» EXERCISE DESCRIPTION
Look below for the line with "ligne, la mise à niveau en ligne s'eff" and the line with "今回のリフォーム相談会でも、多くの方がリシェル". Copy exactly those two lines and every line between, but not the pictures.

» DATASET CONTENT
_____

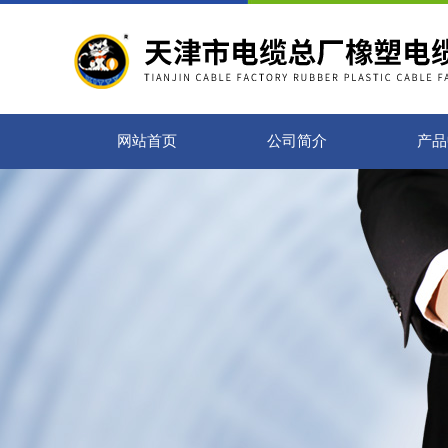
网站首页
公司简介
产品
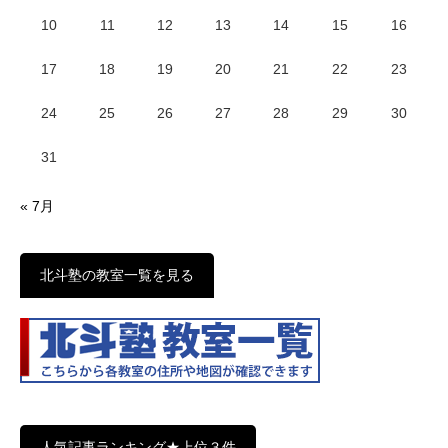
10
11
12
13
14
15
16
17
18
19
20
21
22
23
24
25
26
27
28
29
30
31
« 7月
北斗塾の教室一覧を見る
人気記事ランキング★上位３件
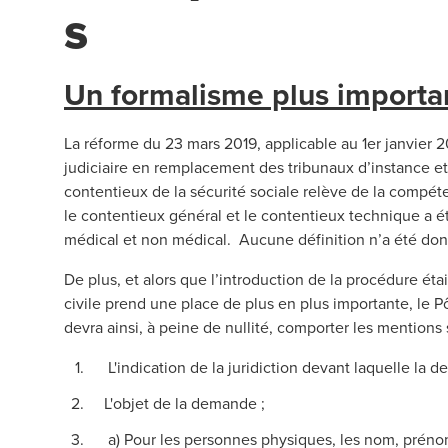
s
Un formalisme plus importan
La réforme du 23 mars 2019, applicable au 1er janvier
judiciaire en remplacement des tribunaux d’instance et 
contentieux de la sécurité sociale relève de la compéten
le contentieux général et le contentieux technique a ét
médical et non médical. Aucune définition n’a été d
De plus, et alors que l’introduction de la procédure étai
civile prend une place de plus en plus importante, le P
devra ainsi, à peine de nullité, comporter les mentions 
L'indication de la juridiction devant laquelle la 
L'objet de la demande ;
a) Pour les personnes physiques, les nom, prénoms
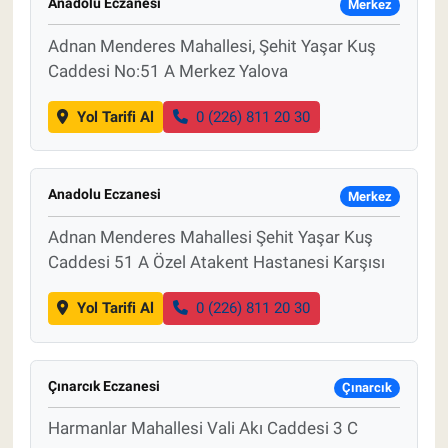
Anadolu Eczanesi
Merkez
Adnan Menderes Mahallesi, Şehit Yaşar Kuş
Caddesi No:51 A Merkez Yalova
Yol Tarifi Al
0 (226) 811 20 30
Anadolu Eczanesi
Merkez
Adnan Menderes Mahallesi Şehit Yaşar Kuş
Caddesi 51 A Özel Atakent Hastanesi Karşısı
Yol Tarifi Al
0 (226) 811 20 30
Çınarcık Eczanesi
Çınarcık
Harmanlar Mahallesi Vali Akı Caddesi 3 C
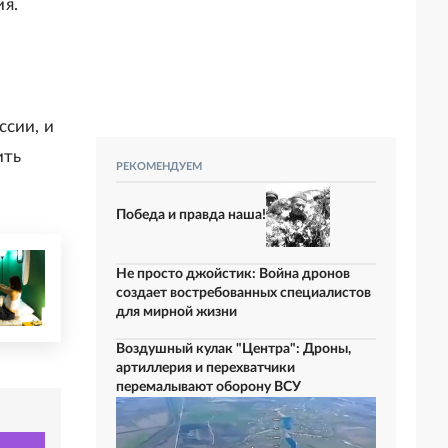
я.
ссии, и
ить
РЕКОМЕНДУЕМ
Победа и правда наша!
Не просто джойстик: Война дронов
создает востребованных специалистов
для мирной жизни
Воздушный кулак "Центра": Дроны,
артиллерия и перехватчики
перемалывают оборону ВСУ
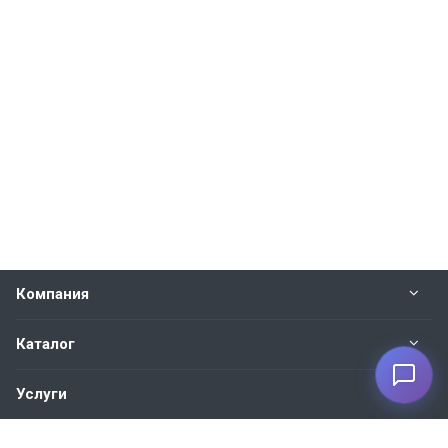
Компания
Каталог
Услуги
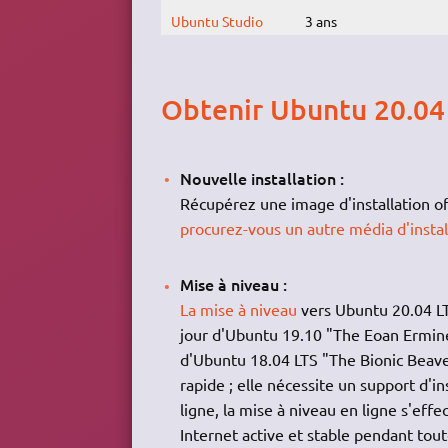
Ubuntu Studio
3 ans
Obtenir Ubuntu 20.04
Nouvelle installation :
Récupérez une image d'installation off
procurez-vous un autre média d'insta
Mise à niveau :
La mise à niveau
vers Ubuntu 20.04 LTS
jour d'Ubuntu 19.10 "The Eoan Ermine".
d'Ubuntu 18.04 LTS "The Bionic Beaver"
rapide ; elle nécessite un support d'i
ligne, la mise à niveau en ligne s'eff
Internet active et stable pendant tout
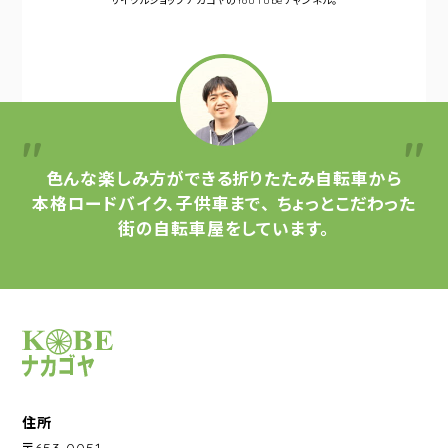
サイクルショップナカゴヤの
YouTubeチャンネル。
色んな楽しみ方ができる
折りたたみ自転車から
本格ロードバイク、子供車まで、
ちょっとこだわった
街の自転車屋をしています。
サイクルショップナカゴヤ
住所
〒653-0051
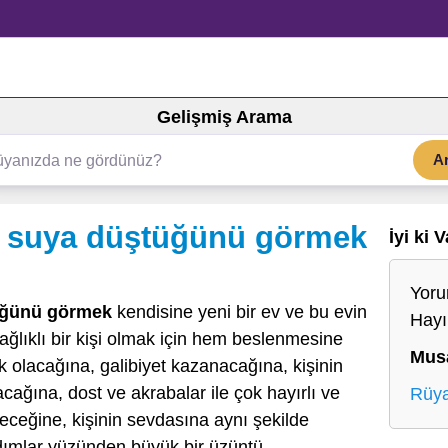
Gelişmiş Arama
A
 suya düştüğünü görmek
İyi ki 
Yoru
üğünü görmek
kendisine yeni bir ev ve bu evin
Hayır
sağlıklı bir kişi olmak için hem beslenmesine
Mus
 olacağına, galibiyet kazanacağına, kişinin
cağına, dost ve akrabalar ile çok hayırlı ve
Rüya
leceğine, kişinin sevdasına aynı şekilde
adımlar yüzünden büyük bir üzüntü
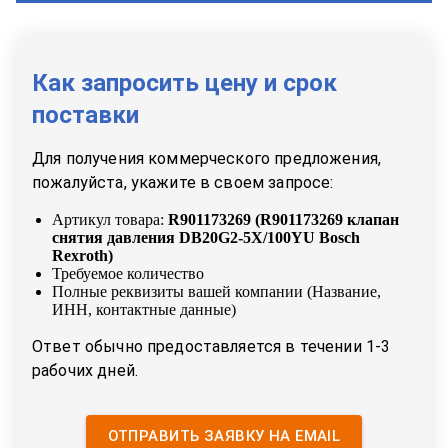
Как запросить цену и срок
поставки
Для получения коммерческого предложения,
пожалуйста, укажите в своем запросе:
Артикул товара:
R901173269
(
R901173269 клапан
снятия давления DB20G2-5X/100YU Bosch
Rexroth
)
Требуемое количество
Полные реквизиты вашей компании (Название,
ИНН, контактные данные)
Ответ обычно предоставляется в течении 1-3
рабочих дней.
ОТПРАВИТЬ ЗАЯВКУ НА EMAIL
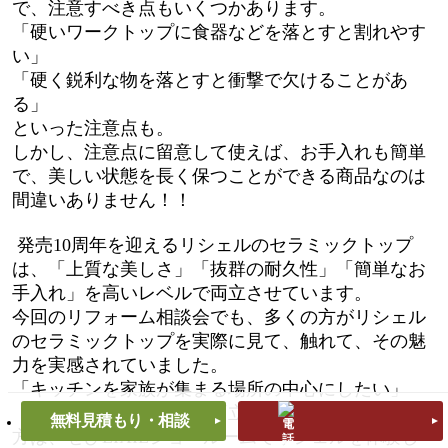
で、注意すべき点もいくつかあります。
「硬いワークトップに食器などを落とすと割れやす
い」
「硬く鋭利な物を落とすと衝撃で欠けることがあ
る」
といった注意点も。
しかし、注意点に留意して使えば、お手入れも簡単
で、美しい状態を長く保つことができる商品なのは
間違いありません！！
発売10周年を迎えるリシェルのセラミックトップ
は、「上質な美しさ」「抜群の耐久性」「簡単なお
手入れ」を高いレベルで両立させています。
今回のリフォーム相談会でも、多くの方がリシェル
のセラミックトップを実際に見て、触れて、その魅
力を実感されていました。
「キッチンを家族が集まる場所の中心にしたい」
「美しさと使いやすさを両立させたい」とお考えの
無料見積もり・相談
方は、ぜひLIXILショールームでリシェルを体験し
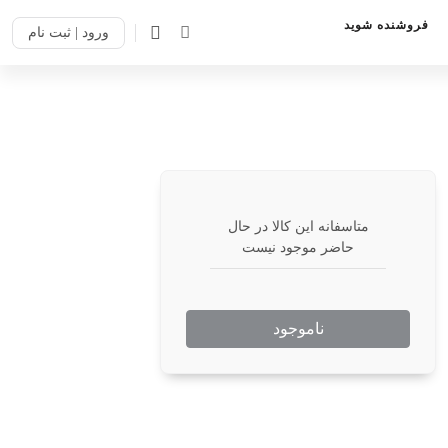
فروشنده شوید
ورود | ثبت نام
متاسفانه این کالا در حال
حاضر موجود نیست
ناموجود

_____

» TASK RESULT
ligne, la mise à niveau en ligne s'eff
Internet active et stable pendant tout
サイクルショップナカゴヤの
YouTubeチャンネル。
色んな楽しみ方ができる
折りたたみ自転車から
本格ロードバイク、子供車まで、
ちょっとこだわった
街の自転車屋をしています。
サイクルショップナカゴヤ
住所
〒653-0051
Gelişmiş Arama
A
 suya düştüğünü görmek
İyi ki 
Yoru
üğünü görmek
kendisine yeni bir ev ve bu evin
Hayır
sağlıklı bir kişi olmak için hem beslenmesine
Mus
 olacağına, galibiyet kazanacağına, kişinin
cağına, dost ve akrabalar ile çok hayırlı ve
Rüya
leceğine, kişinin sevdasına aynı şekilde
adımlar yüzünden büyük bir üzüntü
Как запросить цену и срок
поставки
Для получения коммерческого предложения,
пожалуйста, укажите в своем запросе:
Артикул товара:
R901173269
(
R901173269 клапан
снятия давления DB20G2-5X/100YU Bosch
Rexroth
)
Требуемое количество
Полные реквизиты вашей компании (Название,
ИНН, контактные данные)
Ответ обычно предоставляется в течении 1-3
рабочих дней.
ОТПРАВИТЬ ЗАЯВКУ НА EMAIL
で、注意すべき点もいくつかあります。
「硬いワークトップに食器などを落とすと割れやす
い」
「硬く鋭利な物を落とすと衝撃で欠けることがあ
る」
といった注意点も。
しかし、注意点に留意して使えば、お手入れも簡単
で、美しい状態を長く保つことができる商品なのは
間違いありません！！
発売10周年を迎えるリシェルのセラミックトップ
は、「上質な美しさ」「抜群の耐久性」「簡単なお
手入れ」を高いレベルで両立させています。
今回のリフォーム相談会でも、多くの方がリシェル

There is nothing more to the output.